SXSW 09: We Live In Public
Sorry it has taken me a bit to get my butt into gear here at SXSW 09. The Film portion of the week is almost over and many of my friends will be heading out
Since reviews started going up before the fest, I suppose they will be pretty much done with their coverage. I can’t keep up with that pace anymore so look for my coverage in the coming days.
But this leads me into my thoughts about We Live in Public (it won the Jury prize at Sundance and I just caught it). Even though I don’t have the high profile of friends like AJ, Karina, Eugene or Brian, on occasion, there is someone who has read something I’ve written and they introduce themselves and say something along the lines of wanting to meet me. It just happened to me today. It’s an incredible honor when someone says that and I haven’t once taken it for granted (though I do have the terrible habit of forgetting names – I need help with this, any suggestions?). But my minor “rock star” experience is both like and unlike Josh Harris’s, which is the biopic fodder for We Live in Public. It really resonated with me.
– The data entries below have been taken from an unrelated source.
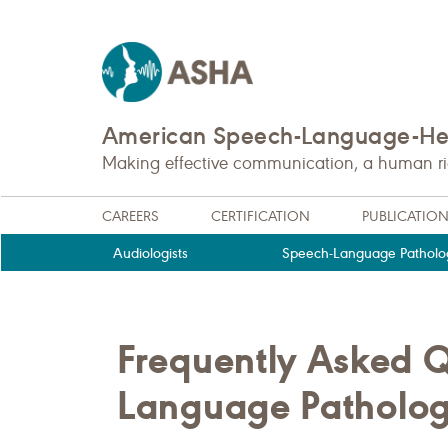
American Speech-Language-Hea
Making effective communication, a human righ
CAREERS
CERTIFICATION
PUBLICATIO
Audiologists
Speech-Language Patholog
Frequently Asked Q
Language Pathology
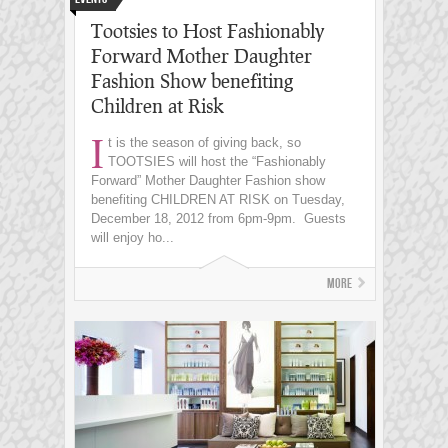
Tootsies to Host Fashionably
Forward Mother Daughter
Fashion Show benefiting
Children at Risk
I
t is the season of giving back, so
TOOTSIES will host the “Fashionably
Forward” Mother Daughter Fashion show
benefiting CHILDREN AT RISK on Tuesday,
December 18, 2012 from 6pm-9pm. Guests
will enjoy ho...
More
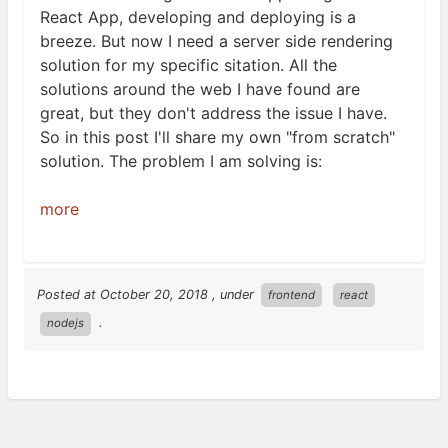
React App, developing and deploying is a
breeze. But now I need a server side rendering
solution for my specific sitation. All the
solutions around the web I have found are
great, but they don't address the issue I have.
So in this post I'll share my own "from scratch"
solution. The problem I am solving
is:
more
Posted at
October 20, 2018
, under
frontend
react
.
nodejs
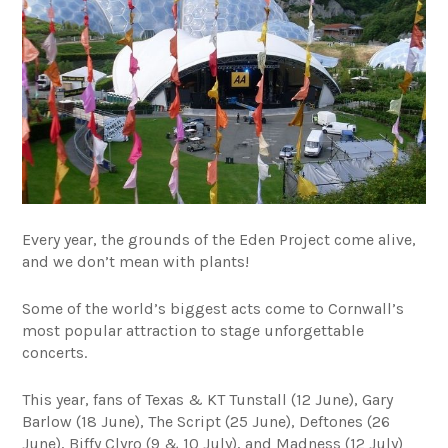
Every year, the grounds of the Eden Project come alive,
and we don’t mean with plants!
Some of the world’s biggest acts come to Cornwall’s
most popular attraction to stage unforgettable
concerts.
This year, fans of Texas & KT Tunstall (12 June), Gary
Barlow (18 June), The Script (25 June), Deftones (26
June), Biffy Clyro (9 & 10 July), and Madness (12 July)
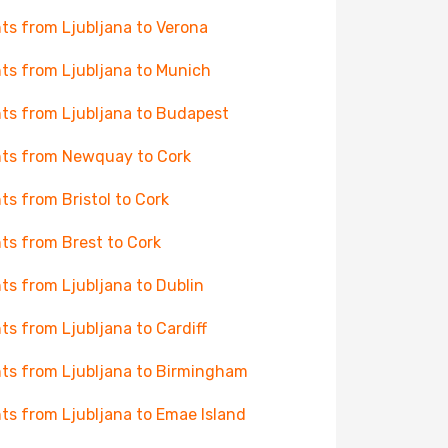
hts from Ljubljana to Verona
hts from Ljubljana to Munich
hts from Ljubljana to Budapest
hts from Newquay to Cork
hts from Bristol to Cork
hts from Brest to Cork
hts from Ljubljana to Dublin
hts from Ljubljana to Cardiff
hts from Ljubljana to Birmingham
hts from Ljubljana to Emae Island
Harris was one of the original internet rock stars, like, before the rest of us even knew what the internet was–he peeked early. He reminds me a lot of people I know these days: people who make lots of money by tuning into the internet and creating businesses that will serve the online community. Harris, as a web visionary, foresaw all of what is happening today and even further. Yet his vision seems to be a self-fulling prophecy, as he had spent time broadcasting his entire life over the net. His story suggests that as more of us turn inward to our computers and digital lives, the higher chance we are going to be controlled by some unknown master (my conspiracy theory mind goes to the Republicans, but that couldn’t be true, could it?). Or at least that seemed like the general thesis to me. I’m open to disagreements on this.
In any case, Josh Harris gets his kicks out of performing for the cameras–as long as he has an audience and he is making tons of money doing it. He is a man of extremes. He doesn’t know when enough is enough, or where one reality ends and another begins. The people that I admire the most are people who can move with ease from their work life to their personal life, and so much of the online experience is our work. There has to be life outside of work, or online. I’ve been working on my ability to turn the computer and TV off and go out the door and do something, hence lighter blogging.
Harris also struggles with that dichotomy, going from completely public to entirely private. I think that I “get” the guy, but it’s a pretty bleak outlook on life and the way we live, or might live in the future if more people don’t quite playing computer games and return to the land of people.
Which oddly brings me to another screening I went to today. One more show of We Live in Public tomorrow morning! You should go if you are really into this online thing.
The land of people is what I experienced in Letters to the President by Petr Lom.

Comment by Mark Schoneveld on 18 March 2009:
I really loved this film when I caught the screening at True/False. Really well done, but I just love the thought-producing dichotomies and relevance to our world today (esp. us bloggers, eh?).